As the name suggests, automatic watches, or self-winding watches, are wound by the movements of the user's wrist and do not need a battery. These watches are equipped with a special mechanism that uses the movement of the wrist to store energy that powers the watch. A quartz watch, on the other hand, runs on battery, which has to be replaced at regular intervals.

An automatic watch has a special mechanism that uses the movements of the wearer's wrist to power itself up. Every flick of the wrist activates the rotor, which winds up the mainspring reserving the power (also known as the heart of the watch). This powers up the timepiece and keeps it running in good condition.

The average power reserve of an automatic watch refers to the number of hours it is expected to function flawlessly after it has been used for 8-10 hours by an active person. This can vary greatly depending on the model and whether it's a man's or woman's watch. However, generally speaking, the average power reserve can be around 30-40 hours.

We are surrounded by appliances and gadgets that emit magnetic fields. Everything - from a set of speakers to microwaves to radios and even X-rays – has magnetism, which can affect the working of our timepiece. Thankfully, this contact is pretty limited and it usually has little to no effect on the operation of our watches.
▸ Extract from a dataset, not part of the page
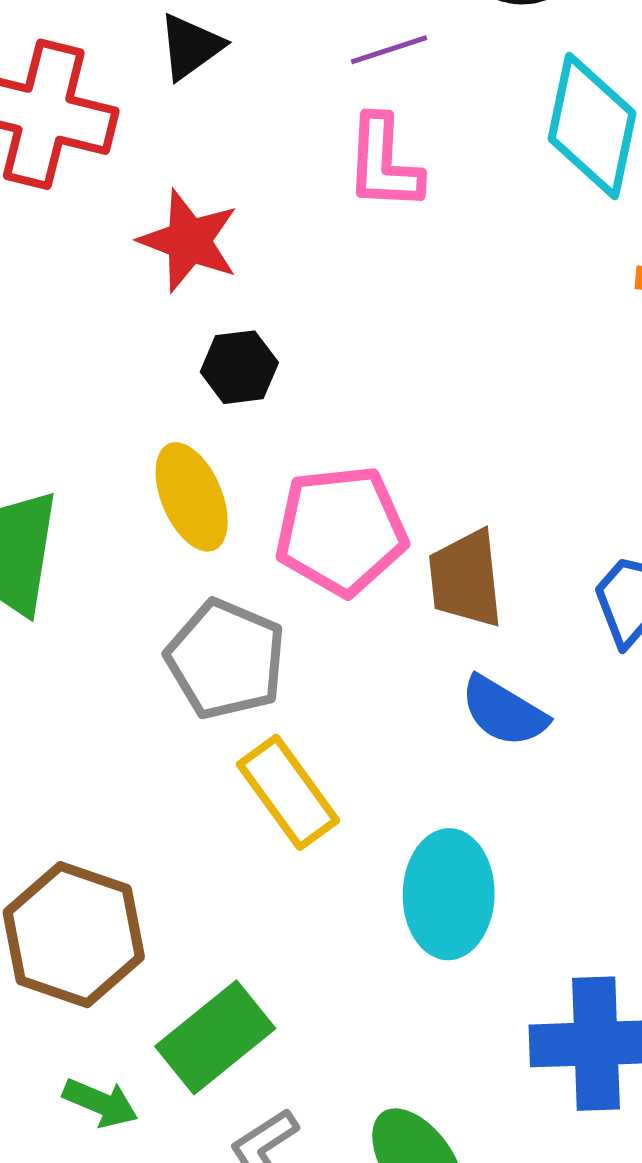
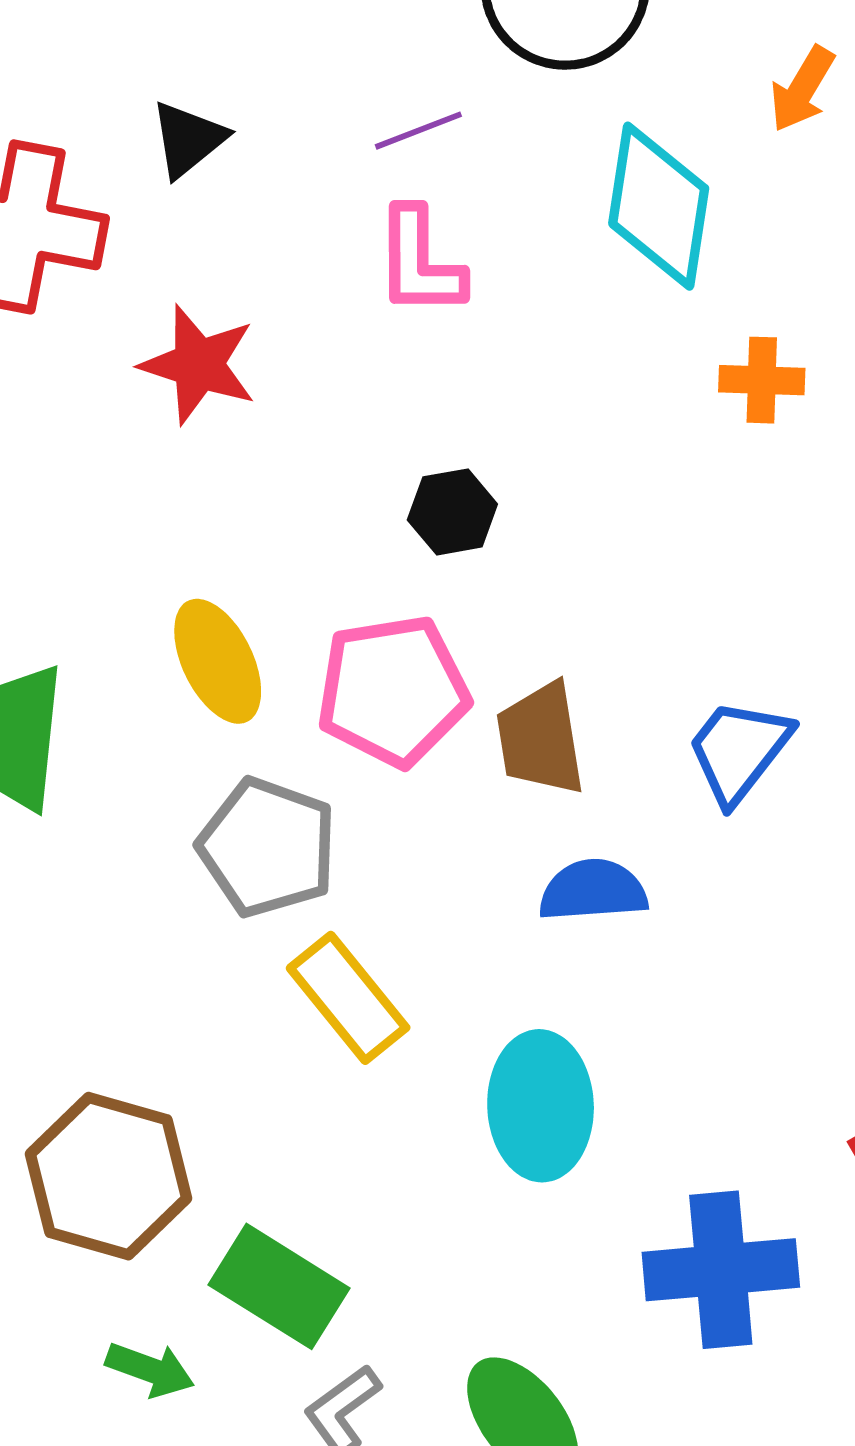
black hexagon: (239, 367) -> (452, 512), moved
blue semicircle: (504, 711) -> (593, 890), turned 148
green rectangle: (215, 1037) -> (279, 1286), turned 74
However, on the rare occasion that the exposure is prolonged, magnetic field can impact the precision of the watch, causing it to speed up. Sometimes, it's only by a few seconds and at other times it could be several minutes. When this happens, the watch will have to be brought to the service center and demagnetized so that it works properly.

Condensation is a phenomenon that occurs when a watch is exposed to sudden fluctuations in temperature. In the workshop or factory, when the watch's back case is closed, a certain amount of air and moisture gets trapped inside, leading to condensation. Under normal circumstances, this will disappear within a few minutes.

However, if a great deal of moisture gets into the watch due to some sort of leakage, the condensation will not disappear on its own. In such cases, the timepiece has to be taken to a watchmaker as soon as possible, to prevent the rusting of the delicate mechanism inside.

Between 10.00 P.M and 3.00 A.M, do not rotate the clock anticlockwise as the parts related to the operation of the day and date in a watch are in motion. It's inadvisable to change the day and date around these hours as it could lead to breakage of internal parts. However, these are just standard instructions and can vary from watch to watch. Therefore, it's important to follow the manufacturer's advice in this regard.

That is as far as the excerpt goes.